22 - Elle ne crée pas une indemnisation manifestement disproportionnée au profit du propriétaire en prévoyant une indemnisation différenciée en fonction de la date à laquelle l'annulation intervient alors que les contraintes d'exploitation d'un tel domaine nécessitent une gestion rigoureuse de son occupation.

23 - C'est donc à juste titre, au regard des énonciations de l'article L. 212-1 du code de la consommation que le premier juge a retenu que cette clause ne créait pas de déséquilibre significatif entre les droits et les obligations des parties au contrat alors qu'en tout état de cause, il n'est en rien caractérisé que le contrat ne peut pas subsister sans cette clause.

24 - Les consorts X. - Y. entendent également obtenir le remboursement des sommes versées sur le fondement des dispositions de l'article 1195 du code civil relatif à l'imprévision, soutenant que les circonstances imprévisibles constituées par la pandémie de Covid 19 et les nombreuses restrictions ont indéniablement rendu son exécution plus onéreuse.

Toutefois, à l'instar du premier juge, la cour ne peut relever qu'ils ne démontrent pas qu'aux dates convenues pour le mariage, les dispositions légales applicables en sortie de pandémie auraient perturbé ou empêché la tenue du mariage au point que l'exécution du contrat aurait été plus coûteuse et qu'elle aurait entraîné une diminution de la prestation du domaine.
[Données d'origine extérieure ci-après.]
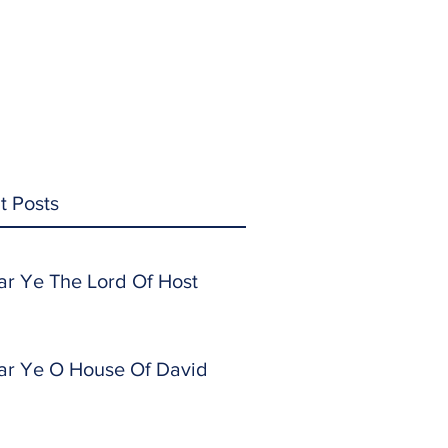
t Posts
ar Ye The Lord Of Host
ar Ye O House Of David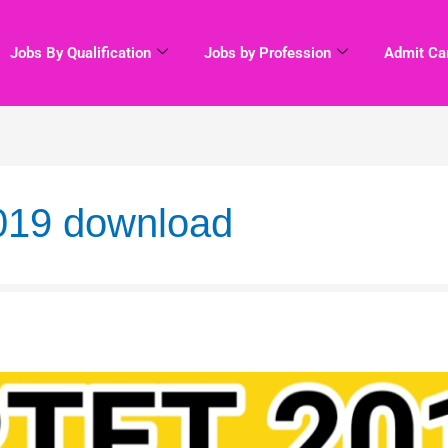
Jobs By Qualification
Jobs by Profession
Admit Ca
2019 download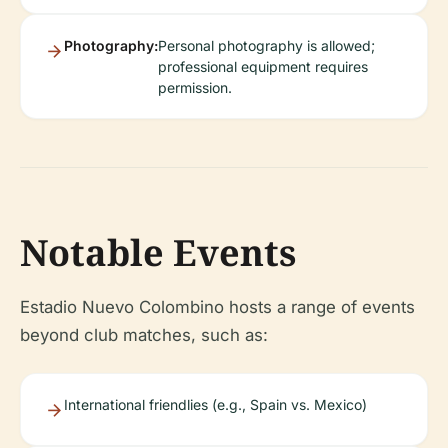
Photography:
Personal photography is allowed;
professional equipment requires
permission.
Notable Events
Estadio Nuevo Colombino hosts a range of events
beyond club matches, such as:
International friendlies (e.g., Spain vs. Mexico)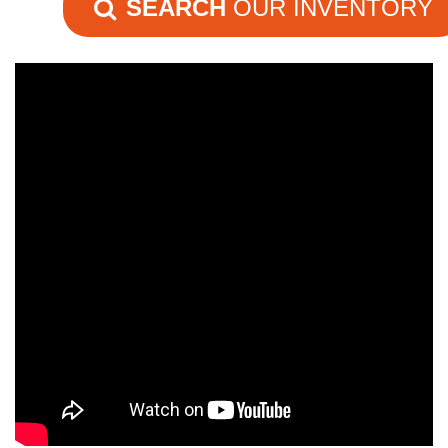
SEARCH
OUR INVENTORY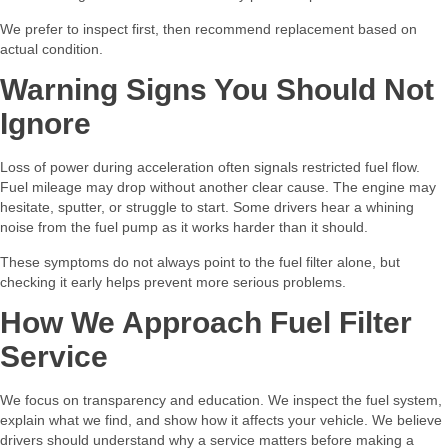
We prefer to inspect first, then recommend replacement based on
actual condition.
Warning Signs You Should Not
Ignore
Loss of power during acceleration often signals restricted fuel flow.
Fuel mileage may drop without another clear cause. The engine may
hesitate, sputter, or struggle to start. Some drivers hear a whining
noise from the fuel pump as it works harder than it should.
These symptoms do not always point to the fuel filter alone, but
checking it early helps prevent more serious problems.
How We Approach Fuel Filter
Service
We focus on transparency and education. We inspect the fuel system,
explain what we find, and show how it affects your vehicle. We believe
drivers should understand why a service matters before making a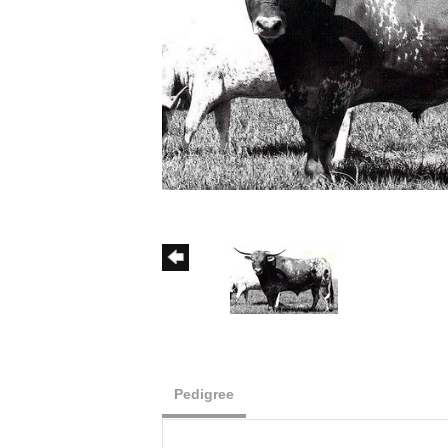
Pedigree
La location de la salle aux dates convenues était possible, au prix initial déterminé par le contrat.

Ainsi, le jugement sera confirmé en ce qu'il a débouté les consorts X. - Y. de leurs demandes de résolution du contrat et de restitution de la somme de 4.800 €, les a condamnés solidairement au paiement du solde du contrat de location de 600 € avec intérêts au taux légal à compter de la signification du jugement.
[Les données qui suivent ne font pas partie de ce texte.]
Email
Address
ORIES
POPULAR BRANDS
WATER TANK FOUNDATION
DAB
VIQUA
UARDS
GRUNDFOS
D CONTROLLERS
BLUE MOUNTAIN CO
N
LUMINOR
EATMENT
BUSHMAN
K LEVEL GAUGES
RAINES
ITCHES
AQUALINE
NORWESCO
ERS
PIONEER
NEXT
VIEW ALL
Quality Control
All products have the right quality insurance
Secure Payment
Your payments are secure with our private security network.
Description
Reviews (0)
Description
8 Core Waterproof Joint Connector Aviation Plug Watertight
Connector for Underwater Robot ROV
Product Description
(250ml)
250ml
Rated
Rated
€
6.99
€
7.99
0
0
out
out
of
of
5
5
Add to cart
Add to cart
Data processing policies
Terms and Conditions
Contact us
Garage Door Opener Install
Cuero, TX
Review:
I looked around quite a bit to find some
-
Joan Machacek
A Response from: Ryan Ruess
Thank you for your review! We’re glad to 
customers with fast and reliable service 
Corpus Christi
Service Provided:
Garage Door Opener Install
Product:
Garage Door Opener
25 - S'agissant de l'appel principal du domaine à l'encontre de la décision le condamnant à dommages et intérêts pour préjudice moral au profit des consorts X. - Y., la cour ne peut que constater le stress effectivement subi par les candidats au mariage qui n'ont su de manière définitive que le contrat de réservation pourrait être honoré que dans le mois et demi précédant les dates convenues. Toutefois, les nombreux échanges de courriels démontrent l'exécution loyale du contrat par le domaine qui a su faire preuve d'initiative dans ses propositions en s'adaptant à l'évolution des législations et réglementations. Rien ne démontre une quelconque faute du domaine qui, comme les consorts X. - Y., a subi les aléas de la pandémie et de son évolution et qui a fait le nécessaire pour assurer les prestations dont il était tenu. Le 2 juin 2020, les consorts X. - Y. le savaient et pouvaient poursuivre leurs préparatifs.

Le jugement sera en conséquence infirmé de ce chef, conduisant à l'infirmation subséquente des chefs du dispositif relatifs aux dépens et à l'application des dispositions de l'article 700 du code de procédure civile.
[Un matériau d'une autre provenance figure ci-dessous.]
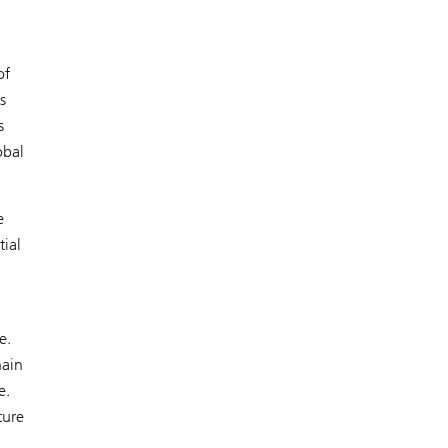
of
s
s
obal
e
tial
e.
hain
e.
ture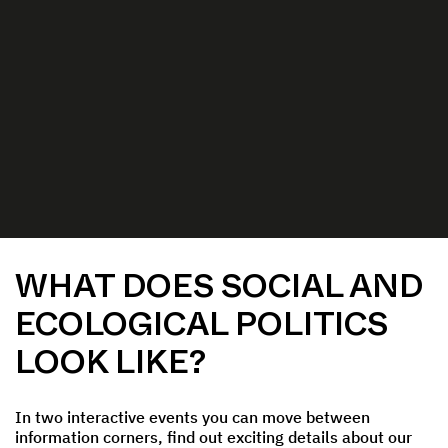
WHAT DOES SOCIAL AND
ECOLOGICAL POLITICS
LOOK LIKE?
In two interactive events you can move between
information corners, find out exciting details about our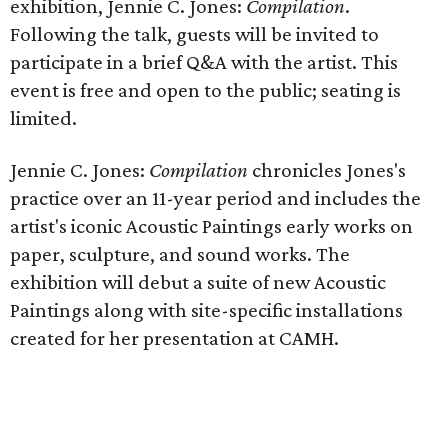
exhibition, Jennie C. Jones:
Compilation
.
Following the talk, guests will be invited to
participate in a brief Q&A with the artist. This
event is free and open to the public; seating is
limited.
Jennie C. Jones:
Compilation
chronicles Jones's
practice over an 11-year period and includes the
artist's iconic Acoustic Paintings early works on
paper, sculpture, and sound works. The
exhibition will debut a suite of new Acoustic
Paintings along with site-specific installations
created for her presentation at CAMH.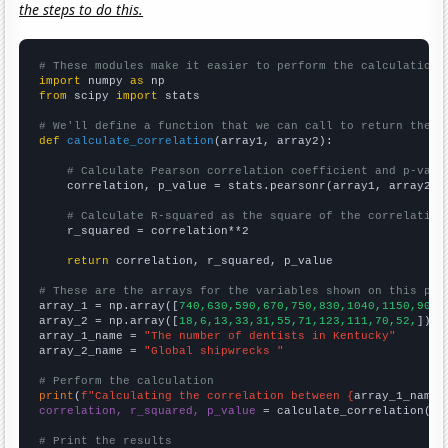
the steps to do this.
# These modules make it easier to perform the calculation
import
 numpy 
as
from
 scipy 
import
 stats

# We'll define a function that we can call to return the c
def
calculate_correlation
(array1, array2):

# Calculate Pearson correlation coefficient and p-valu
    correlation, p_value = stats.pearsonr(array1, array2)

# Calculate R-squared as the square of the correlation
    r_squared = correlation**2

return
 correlation, r_squared, p_value

# These are the arrays for the variables shown on this pag

array_1 = np.array([
740,630,590,670,750,830,1040,1150,900,
array_2 = np.array([
18,6,13,33,31,55,71,123,111,70,52,
])

array_1_name = 
"The number of dentists in Kentucky"
array_2_name = 
"Global shipwrecks "
# Perform the calculation
print
(
f"Calculating the correlation between {
array_1_name
}
correlation, r_squared, p_value
 = calculate_correlation(
ar
# Print the results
26 - Parties perdantes au sens de l'article 696 du code de procédure civile, les consorts X. - Y. supporteront les dépens d'appel.

 

DISPOSITIF (décision proprement dite)                             (N.B. : mention ne figurant pas sur l’original)

PAR CES MOTIFS :

Statuant contradictoirement

Confirme le jugement en ce qu'il a :

- Débouté Mme X. et M. Y. de leurs demandes de résolution du contrat et de restitution de la somme de 4.800 euros ;

- Condamné solidairement Mme X. et M. Y. à payer à la société Lefevere la somme de 600 euros au titre du solde du contrat de location avec intérêts au taux légal à compter de la signification de la présente décision ;

l'infirme sur le surplus et statuant à nouveau

Déboute Mme X. et M. Y. de leur demande en condamnation de la société Lefevere au titre du préjudice moral et en application des dispositions de l'article 700 du code de procédure civile.

Condamne Mme X. et M. Y. aux dépens de première instance

Y ajoutant

Condamne Mme X. et M. Y. aux dépens d'appel.

Dit n'y avoir lieu à application des dispositions de l'article 700 du code de procédure civile.